* What you are asked to do: Each line below that holds the string "ביטחוני" counts once; report the total and nothing else.

* Dataset entries:
++++++

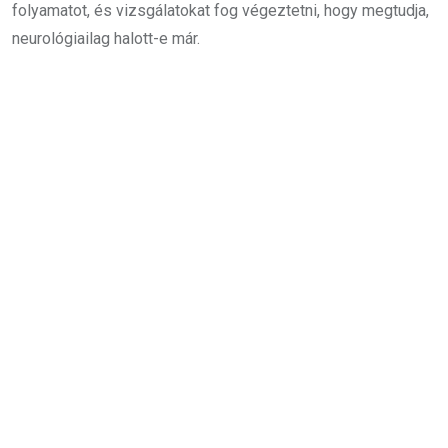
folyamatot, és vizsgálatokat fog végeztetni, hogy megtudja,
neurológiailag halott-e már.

++++++

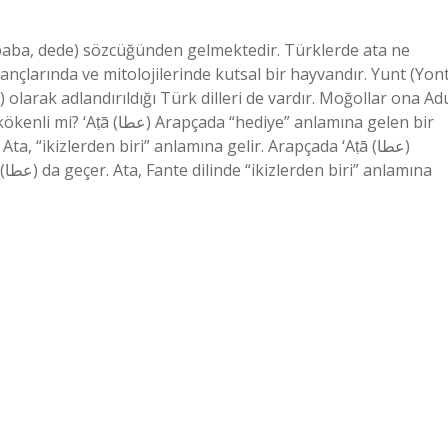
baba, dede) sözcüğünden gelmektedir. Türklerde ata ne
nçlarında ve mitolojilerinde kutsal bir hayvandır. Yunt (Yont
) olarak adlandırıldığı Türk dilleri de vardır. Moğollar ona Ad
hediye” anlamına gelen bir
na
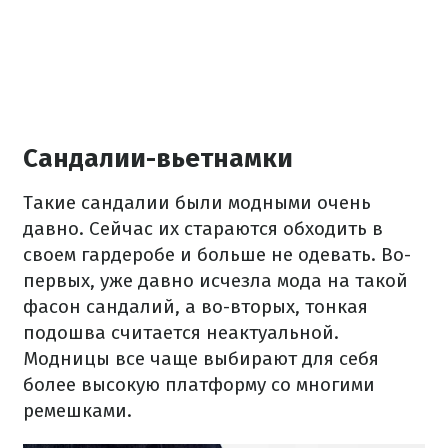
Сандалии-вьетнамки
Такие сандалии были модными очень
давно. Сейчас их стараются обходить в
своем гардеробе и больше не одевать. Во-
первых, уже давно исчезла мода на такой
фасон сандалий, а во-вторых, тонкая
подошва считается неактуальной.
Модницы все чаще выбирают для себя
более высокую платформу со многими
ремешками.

++++++

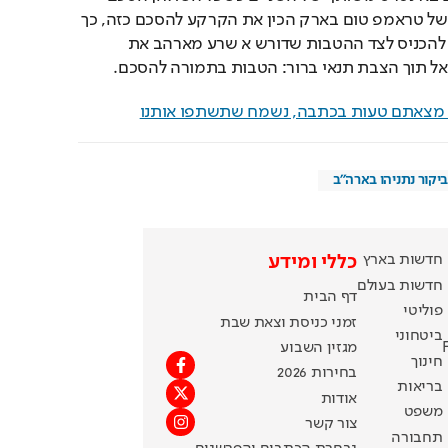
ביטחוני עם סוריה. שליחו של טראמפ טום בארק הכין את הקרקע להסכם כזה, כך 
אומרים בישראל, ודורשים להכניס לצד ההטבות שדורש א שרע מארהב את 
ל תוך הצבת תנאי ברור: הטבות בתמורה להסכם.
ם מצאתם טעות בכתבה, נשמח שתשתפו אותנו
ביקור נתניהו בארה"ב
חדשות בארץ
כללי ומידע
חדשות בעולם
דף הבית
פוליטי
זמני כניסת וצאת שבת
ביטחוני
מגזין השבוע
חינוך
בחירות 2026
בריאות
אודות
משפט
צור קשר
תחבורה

++++++

* Reply to the exercise: 2